Meldung

Zum Überblick

Klausurtagung des ASP

Bundeswehrreform, Europa und Flüchtlingspolitik als Schwerpunktthemen auf der ASP-Klausur

Am 11. und 12. Juli kam der Landesvorstand des ASP zur zweitätigen Klausurtagung in Memmingerberg zusammen, bei der neben der außenpolitischen Ausrichtung der CSU auch die Bundeswehr und deren weitere Entwicklung im Zentrum standen.

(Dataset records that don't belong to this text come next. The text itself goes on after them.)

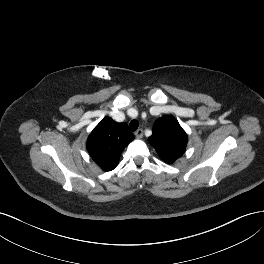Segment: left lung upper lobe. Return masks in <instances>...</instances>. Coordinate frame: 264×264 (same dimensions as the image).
<instances>
[{
	"instance_id": "left-lung-upper-lobe-1",
	"label": "left lung upper lobe",
	"mask_w": 264,
	"mask_h": 264,
	"mask_svg": "<svg viewBox=\"0 0 264 264\" xmlns=\"http://www.w3.org/2000/svg\"><path fill=\"white\" fill-rule=\"evenodd\" d=\"M149 142L164 162L172 164L185 152L188 137L174 117L165 116L155 122Z\"/></svg>"
}]
</instances>
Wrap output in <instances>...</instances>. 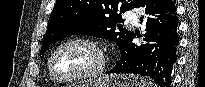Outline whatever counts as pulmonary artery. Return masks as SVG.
I'll return each instance as SVG.
<instances>
[{"label":"pulmonary artery","mask_w":205,"mask_h":87,"mask_svg":"<svg viewBox=\"0 0 205 87\" xmlns=\"http://www.w3.org/2000/svg\"><path fill=\"white\" fill-rule=\"evenodd\" d=\"M125 17H126L127 21H129L133 25H136L138 23V18L136 16V14H134L132 12L126 13Z\"/></svg>","instance_id":"pulmonary-artery-1"}]
</instances>
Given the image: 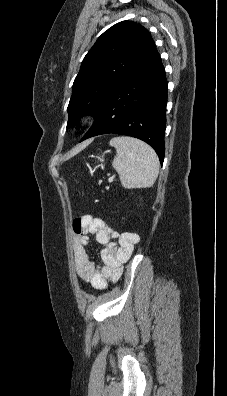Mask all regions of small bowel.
Returning a JSON list of instances; mask_svg holds the SVG:
<instances>
[{"mask_svg":"<svg viewBox=\"0 0 227 396\" xmlns=\"http://www.w3.org/2000/svg\"><path fill=\"white\" fill-rule=\"evenodd\" d=\"M73 230V252L77 273L99 290L105 289L108 281L118 280L123 271V264L129 260L139 242L138 234L120 233L109 227L101 218L92 215L75 219ZM88 235H93L103 246L100 251V265H96L88 255Z\"/></svg>","mask_w":227,"mask_h":396,"instance_id":"1","label":"small bowel"}]
</instances>
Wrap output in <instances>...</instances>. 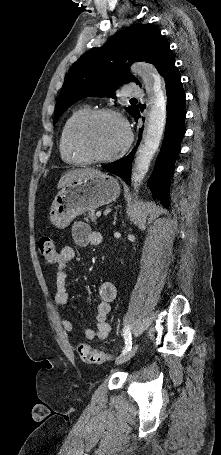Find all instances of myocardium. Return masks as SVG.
Segmentation results:
<instances>
[{"label": "myocardium", "instance_id": "obj_1", "mask_svg": "<svg viewBox=\"0 0 221 455\" xmlns=\"http://www.w3.org/2000/svg\"><path fill=\"white\" fill-rule=\"evenodd\" d=\"M113 116L119 119L125 129L126 139L122 147L116 152L107 156H97L91 152L86 144V134L89 126L98 118ZM133 141V133L127 119L116 109L99 108L89 111L77 124L75 129V144L77 149L93 163H106L122 157L130 148Z\"/></svg>", "mask_w": 221, "mask_h": 455}]
</instances>
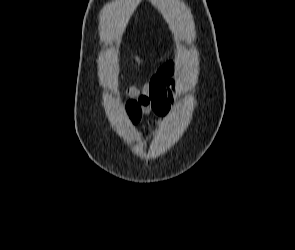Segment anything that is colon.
<instances>
[{"mask_svg": "<svg viewBox=\"0 0 295 250\" xmlns=\"http://www.w3.org/2000/svg\"><path fill=\"white\" fill-rule=\"evenodd\" d=\"M126 110L130 116V118L136 122L141 117V106L135 100H130L126 104Z\"/></svg>", "mask_w": 295, "mask_h": 250, "instance_id": "1", "label": "colon"}]
</instances>
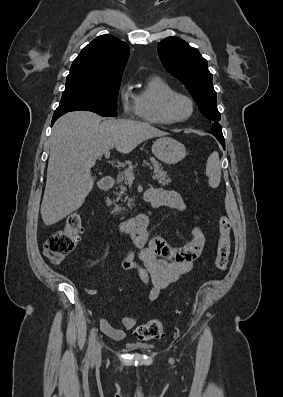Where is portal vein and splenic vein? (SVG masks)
<instances>
[{"label": "portal vein and splenic vein", "mask_w": 283, "mask_h": 397, "mask_svg": "<svg viewBox=\"0 0 283 397\" xmlns=\"http://www.w3.org/2000/svg\"><path fill=\"white\" fill-rule=\"evenodd\" d=\"M109 157H110V150H107L105 152V158L108 160ZM124 175L127 177L128 180H134L135 178L133 170L124 171Z\"/></svg>", "instance_id": "portal-vein-and-splenic-vein-1"}]
</instances>
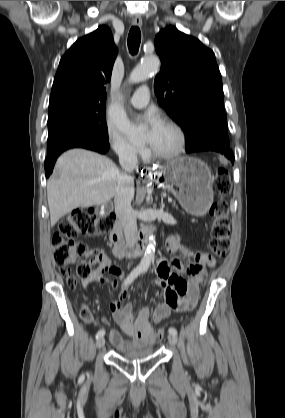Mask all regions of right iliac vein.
I'll return each mask as SVG.
<instances>
[{
	"mask_svg": "<svg viewBox=\"0 0 285 418\" xmlns=\"http://www.w3.org/2000/svg\"><path fill=\"white\" fill-rule=\"evenodd\" d=\"M104 344H105V338L103 336L99 337L96 341V348L100 349L104 346Z\"/></svg>",
	"mask_w": 285,
	"mask_h": 418,
	"instance_id": "right-iliac-vein-1",
	"label": "right iliac vein"
}]
</instances>
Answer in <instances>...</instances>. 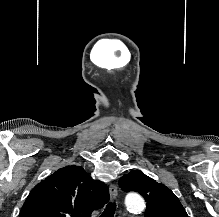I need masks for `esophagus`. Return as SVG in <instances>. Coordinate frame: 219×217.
I'll return each instance as SVG.
<instances>
[{
  "label": "esophagus",
  "mask_w": 219,
  "mask_h": 217,
  "mask_svg": "<svg viewBox=\"0 0 219 217\" xmlns=\"http://www.w3.org/2000/svg\"><path fill=\"white\" fill-rule=\"evenodd\" d=\"M109 194H110V200L111 202H114L117 198L118 195V189L117 185L114 183H111L109 186Z\"/></svg>",
  "instance_id": "obj_1"
}]
</instances>
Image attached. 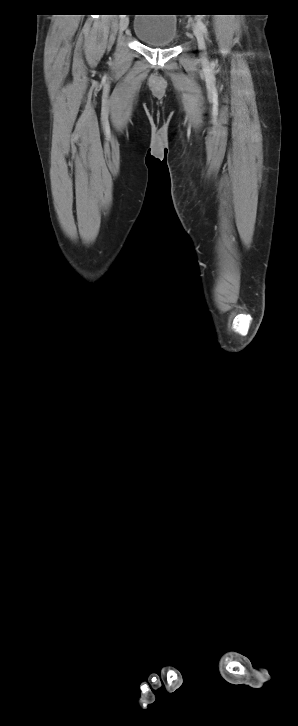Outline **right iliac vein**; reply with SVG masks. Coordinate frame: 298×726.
Segmentation results:
<instances>
[{
  "instance_id": "right-iliac-vein-1",
  "label": "right iliac vein",
  "mask_w": 298,
  "mask_h": 726,
  "mask_svg": "<svg viewBox=\"0 0 298 726\" xmlns=\"http://www.w3.org/2000/svg\"><path fill=\"white\" fill-rule=\"evenodd\" d=\"M129 19L127 17H122L119 23V32L122 33L125 31L128 27Z\"/></svg>"
}]
</instances>
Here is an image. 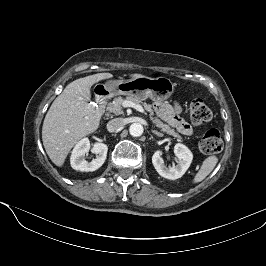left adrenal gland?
<instances>
[{
  "label": "left adrenal gland",
  "mask_w": 266,
  "mask_h": 266,
  "mask_svg": "<svg viewBox=\"0 0 266 266\" xmlns=\"http://www.w3.org/2000/svg\"><path fill=\"white\" fill-rule=\"evenodd\" d=\"M152 133L158 135V136H163L162 133L158 132L157 130H152Z\"/></svg>",
  "instance_id": "obj_1"
}]
</instances>
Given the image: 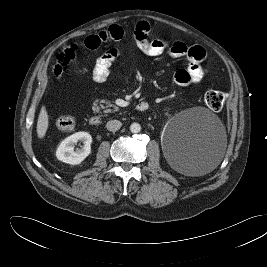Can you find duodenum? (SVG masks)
Returning a JSON list of instances; mask_svg holds the SVG:
<instances>
[{
  "mask_svg": "<svg viewBox=\"0 0 267 267\" xmlns=\"http://www.w3.org/2000/svg\"><path fill=\"white\" fill-rule=\"evenodd\" d=\"M149 109V104L148 102L146 101H141L139 103H137L136 105V110L137 111H146ZM101 118L98 117V116H92L90 119H89V123L90 125H93V126H99L101 124Z\"/></svg>",
  "mask_w": 267,
  "mask_h": 267,
  "instance_id": "duodenum-1",
  "label": "duodenum"
}]
</instances>
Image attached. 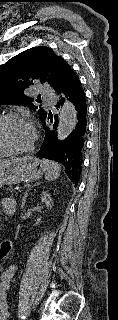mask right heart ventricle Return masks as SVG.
Masks as SVG:
<instances>
[{
	"instance_id": "obj_1",
	"label": "right heart ventricle",
	"mask_w": 118,
	"mask_h": 320,
	"mask_svg": "<svg viewBox=\"0 0 118 320\" xmlns=\"http://www.w3.org/2000/svg\"><path fill=\"white\" fill-rule=\"evenodd\" d=\"M4 155V153H2L1 151H0V157H2Z\"/></svg>"
}]
</instances>
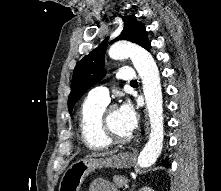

Nach der Begrüßung der Anwesenden durch den Landesvorsitzenden, Bundesminister Christian Schmidt, MdB folgte eine Diskussionsrunde zu den außenpolitischen Schwerpunkten der CSU, die angesichts der Ukraine-Krise und anderen Konflikten eine wesentlich bedeutsamere Rolle innerhalb der Partei spielen muss. Anschließend folgte ein Kamingespräch mit Oberstleutnant André Wüstner, Vorsitzender des Deutschen Bundeswehrverbandes. Er verdeutlichte, was die 2010 beschlossene Bundeswehrreform bereits verändert hat, welche Veränderungen noch auf die Soldaten zukommen werden und mit welchen Herausforderungen die Bundeswehr aktuell konfrontiert ist.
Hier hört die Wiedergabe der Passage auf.